Problem requirements:
Your response should contain every line from the data below that holds the string "text".

* * *

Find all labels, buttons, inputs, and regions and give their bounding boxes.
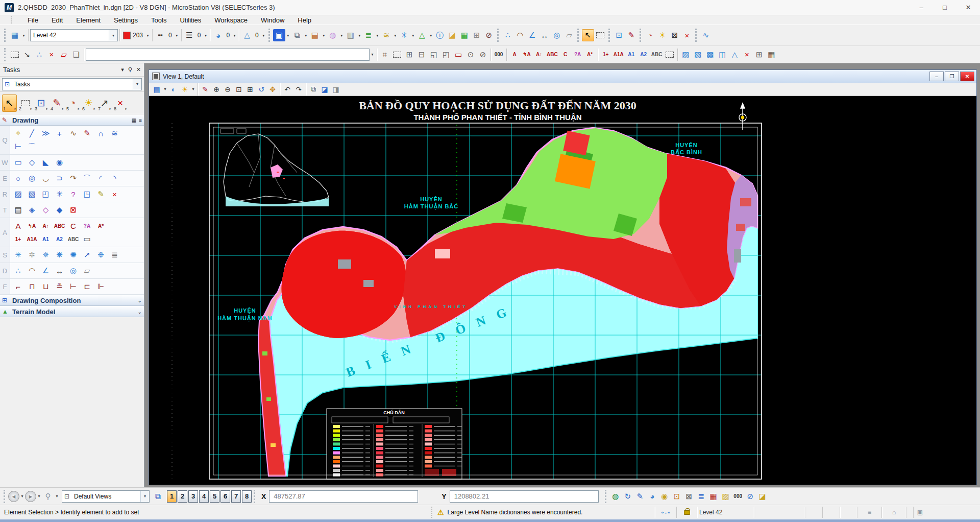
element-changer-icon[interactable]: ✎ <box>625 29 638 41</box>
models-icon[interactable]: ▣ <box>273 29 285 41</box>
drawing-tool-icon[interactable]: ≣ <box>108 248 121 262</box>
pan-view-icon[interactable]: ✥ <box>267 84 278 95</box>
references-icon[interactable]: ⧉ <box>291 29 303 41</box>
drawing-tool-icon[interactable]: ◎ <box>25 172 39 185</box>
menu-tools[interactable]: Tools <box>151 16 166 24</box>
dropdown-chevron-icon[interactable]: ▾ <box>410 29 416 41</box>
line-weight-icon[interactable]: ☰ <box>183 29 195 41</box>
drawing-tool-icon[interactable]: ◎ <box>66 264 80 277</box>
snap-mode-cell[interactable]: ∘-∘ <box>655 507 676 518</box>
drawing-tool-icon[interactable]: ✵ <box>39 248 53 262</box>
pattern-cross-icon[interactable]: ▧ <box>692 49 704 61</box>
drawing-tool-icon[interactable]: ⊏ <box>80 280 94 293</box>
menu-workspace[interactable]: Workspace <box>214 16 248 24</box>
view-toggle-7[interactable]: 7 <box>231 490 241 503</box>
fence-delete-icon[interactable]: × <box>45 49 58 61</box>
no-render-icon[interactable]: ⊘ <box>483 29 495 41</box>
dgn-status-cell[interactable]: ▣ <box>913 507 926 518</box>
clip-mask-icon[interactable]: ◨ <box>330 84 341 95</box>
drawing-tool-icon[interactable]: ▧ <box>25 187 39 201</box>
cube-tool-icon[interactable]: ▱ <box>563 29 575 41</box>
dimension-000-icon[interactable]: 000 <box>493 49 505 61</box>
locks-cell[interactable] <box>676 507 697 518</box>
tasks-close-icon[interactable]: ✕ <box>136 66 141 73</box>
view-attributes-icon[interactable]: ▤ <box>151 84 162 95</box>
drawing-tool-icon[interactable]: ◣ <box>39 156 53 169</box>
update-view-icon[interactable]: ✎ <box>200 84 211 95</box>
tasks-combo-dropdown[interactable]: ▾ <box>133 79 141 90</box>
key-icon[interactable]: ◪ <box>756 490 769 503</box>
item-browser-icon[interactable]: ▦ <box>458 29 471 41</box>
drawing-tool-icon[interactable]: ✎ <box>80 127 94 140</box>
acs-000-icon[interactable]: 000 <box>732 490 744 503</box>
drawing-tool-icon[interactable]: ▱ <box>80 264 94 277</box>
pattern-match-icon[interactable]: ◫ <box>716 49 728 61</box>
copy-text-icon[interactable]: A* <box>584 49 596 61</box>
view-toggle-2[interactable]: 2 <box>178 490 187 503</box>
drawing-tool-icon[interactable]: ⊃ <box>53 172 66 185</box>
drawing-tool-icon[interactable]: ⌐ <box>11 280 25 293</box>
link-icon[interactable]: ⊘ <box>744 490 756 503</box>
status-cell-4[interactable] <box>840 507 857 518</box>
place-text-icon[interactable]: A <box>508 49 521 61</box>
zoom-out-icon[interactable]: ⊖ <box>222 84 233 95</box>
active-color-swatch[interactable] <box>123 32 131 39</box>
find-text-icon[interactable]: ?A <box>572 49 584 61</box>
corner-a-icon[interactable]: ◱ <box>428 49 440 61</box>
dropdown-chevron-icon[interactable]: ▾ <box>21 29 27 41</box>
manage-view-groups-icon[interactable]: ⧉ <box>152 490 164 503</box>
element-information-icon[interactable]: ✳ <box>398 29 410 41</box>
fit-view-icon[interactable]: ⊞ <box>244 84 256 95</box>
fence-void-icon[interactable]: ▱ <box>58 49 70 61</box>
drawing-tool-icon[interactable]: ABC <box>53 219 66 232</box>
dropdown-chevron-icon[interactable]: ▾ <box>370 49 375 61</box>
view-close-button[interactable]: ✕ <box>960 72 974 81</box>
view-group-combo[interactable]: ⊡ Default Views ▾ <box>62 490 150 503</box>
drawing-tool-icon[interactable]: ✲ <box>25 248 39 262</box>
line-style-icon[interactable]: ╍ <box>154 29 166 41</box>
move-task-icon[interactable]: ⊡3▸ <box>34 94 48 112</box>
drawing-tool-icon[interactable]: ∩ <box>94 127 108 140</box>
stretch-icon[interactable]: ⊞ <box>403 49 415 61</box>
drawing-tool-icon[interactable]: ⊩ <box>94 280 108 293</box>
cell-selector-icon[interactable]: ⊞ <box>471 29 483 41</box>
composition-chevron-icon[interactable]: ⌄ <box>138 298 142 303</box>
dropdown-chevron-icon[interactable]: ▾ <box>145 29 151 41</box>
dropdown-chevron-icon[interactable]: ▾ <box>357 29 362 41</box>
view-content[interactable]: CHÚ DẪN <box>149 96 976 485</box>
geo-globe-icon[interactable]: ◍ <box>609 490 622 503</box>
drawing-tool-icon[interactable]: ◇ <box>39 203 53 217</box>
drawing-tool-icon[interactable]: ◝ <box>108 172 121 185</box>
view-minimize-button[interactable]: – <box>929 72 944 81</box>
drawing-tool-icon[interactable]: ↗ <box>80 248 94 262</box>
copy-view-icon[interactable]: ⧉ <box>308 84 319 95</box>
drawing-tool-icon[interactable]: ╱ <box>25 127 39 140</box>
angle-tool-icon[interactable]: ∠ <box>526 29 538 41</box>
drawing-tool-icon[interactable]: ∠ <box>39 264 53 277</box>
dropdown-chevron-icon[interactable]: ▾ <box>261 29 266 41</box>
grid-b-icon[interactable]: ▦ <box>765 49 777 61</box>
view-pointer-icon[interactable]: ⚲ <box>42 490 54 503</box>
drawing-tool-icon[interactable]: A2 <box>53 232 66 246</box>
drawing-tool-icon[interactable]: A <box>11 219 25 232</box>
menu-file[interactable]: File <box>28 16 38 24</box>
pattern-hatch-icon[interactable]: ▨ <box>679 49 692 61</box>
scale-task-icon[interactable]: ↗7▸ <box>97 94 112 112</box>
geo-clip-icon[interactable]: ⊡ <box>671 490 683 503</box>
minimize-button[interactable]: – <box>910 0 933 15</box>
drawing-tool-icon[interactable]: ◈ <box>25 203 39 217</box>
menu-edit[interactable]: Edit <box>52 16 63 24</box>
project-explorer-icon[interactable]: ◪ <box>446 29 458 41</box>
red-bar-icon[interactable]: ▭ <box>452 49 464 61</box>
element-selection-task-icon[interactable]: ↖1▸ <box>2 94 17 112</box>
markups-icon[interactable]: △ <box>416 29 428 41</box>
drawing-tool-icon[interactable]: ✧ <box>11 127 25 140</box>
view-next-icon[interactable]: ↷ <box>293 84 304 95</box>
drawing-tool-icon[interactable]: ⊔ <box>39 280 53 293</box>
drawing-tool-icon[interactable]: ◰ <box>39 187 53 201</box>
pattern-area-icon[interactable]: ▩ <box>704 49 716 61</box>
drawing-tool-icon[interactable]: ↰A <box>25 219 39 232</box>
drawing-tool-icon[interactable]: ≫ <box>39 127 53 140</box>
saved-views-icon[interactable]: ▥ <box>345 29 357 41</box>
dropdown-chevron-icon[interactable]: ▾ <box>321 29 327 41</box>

* * *

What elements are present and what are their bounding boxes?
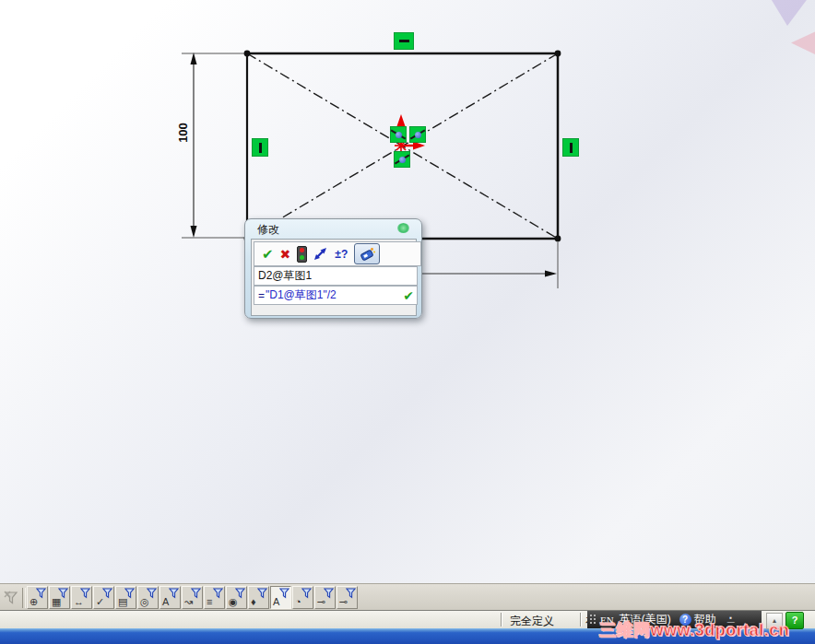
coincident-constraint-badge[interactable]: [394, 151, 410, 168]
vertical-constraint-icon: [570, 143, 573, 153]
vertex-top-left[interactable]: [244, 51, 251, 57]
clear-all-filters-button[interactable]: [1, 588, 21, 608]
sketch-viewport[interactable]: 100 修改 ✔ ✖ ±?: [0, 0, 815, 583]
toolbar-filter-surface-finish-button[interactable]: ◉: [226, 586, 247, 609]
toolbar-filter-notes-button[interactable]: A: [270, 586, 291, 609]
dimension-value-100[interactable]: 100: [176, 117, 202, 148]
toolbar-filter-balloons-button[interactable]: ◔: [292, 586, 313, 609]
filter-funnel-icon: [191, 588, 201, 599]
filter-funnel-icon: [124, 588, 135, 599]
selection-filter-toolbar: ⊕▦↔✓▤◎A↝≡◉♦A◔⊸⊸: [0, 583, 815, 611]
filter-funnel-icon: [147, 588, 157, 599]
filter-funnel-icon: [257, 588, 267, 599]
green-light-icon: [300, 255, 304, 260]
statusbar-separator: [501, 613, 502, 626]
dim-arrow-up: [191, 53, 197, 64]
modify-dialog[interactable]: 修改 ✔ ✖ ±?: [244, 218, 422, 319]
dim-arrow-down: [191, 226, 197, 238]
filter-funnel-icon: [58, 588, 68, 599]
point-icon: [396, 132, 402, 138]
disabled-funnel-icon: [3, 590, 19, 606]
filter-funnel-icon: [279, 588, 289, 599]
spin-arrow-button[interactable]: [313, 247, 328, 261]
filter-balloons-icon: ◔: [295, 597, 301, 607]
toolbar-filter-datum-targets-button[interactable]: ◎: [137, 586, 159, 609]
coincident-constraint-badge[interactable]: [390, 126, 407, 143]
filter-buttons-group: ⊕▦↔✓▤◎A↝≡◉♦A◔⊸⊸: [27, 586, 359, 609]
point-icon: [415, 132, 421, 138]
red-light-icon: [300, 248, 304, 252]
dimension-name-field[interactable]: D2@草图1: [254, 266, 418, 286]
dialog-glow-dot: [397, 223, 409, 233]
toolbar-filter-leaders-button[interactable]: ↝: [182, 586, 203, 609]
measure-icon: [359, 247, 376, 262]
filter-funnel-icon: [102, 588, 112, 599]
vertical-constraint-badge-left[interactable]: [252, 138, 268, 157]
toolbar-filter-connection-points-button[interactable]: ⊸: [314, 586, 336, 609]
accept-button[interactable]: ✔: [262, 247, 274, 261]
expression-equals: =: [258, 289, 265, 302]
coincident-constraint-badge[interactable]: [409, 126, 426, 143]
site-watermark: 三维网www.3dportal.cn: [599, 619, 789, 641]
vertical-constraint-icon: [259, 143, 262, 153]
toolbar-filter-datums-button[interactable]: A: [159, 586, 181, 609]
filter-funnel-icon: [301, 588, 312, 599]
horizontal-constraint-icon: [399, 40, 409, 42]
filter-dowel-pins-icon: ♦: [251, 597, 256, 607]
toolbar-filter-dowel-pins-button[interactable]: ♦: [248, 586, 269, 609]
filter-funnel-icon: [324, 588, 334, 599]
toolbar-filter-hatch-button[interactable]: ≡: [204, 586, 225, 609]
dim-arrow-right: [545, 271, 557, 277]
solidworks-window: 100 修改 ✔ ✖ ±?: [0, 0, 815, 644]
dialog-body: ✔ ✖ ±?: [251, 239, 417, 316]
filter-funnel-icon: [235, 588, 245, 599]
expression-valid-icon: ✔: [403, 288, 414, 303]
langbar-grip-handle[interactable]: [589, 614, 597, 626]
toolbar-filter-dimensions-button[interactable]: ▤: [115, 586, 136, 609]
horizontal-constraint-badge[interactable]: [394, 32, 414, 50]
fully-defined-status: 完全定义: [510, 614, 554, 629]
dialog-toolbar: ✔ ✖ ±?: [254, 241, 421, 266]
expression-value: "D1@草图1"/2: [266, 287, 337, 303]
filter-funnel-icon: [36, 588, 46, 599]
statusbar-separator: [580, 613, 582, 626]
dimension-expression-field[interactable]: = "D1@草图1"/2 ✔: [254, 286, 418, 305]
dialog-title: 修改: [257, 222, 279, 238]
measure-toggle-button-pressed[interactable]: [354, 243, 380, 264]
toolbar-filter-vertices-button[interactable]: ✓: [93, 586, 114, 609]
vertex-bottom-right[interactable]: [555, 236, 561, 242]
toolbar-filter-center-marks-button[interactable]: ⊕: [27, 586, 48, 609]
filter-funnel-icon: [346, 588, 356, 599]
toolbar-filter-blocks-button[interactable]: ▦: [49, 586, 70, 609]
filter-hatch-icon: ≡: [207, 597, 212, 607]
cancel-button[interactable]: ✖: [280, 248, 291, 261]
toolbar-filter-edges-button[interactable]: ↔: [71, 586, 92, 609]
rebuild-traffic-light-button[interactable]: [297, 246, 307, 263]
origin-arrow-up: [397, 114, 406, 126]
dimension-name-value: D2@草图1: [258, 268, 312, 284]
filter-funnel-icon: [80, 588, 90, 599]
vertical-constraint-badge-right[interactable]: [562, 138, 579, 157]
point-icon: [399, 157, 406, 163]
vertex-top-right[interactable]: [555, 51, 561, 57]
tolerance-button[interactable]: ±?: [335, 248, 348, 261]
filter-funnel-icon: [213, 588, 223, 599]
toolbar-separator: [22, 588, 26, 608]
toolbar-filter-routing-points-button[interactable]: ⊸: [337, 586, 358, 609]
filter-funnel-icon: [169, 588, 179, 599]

* * *

Reply to the task:
copy-text-icon[interactable]: A* <box>584 49 596 61</box>
place-text-icon[interactable]: A <box>508 49 521 61</box>
find-text-icon[interactable]: ?A <box>572 49 584 61</box>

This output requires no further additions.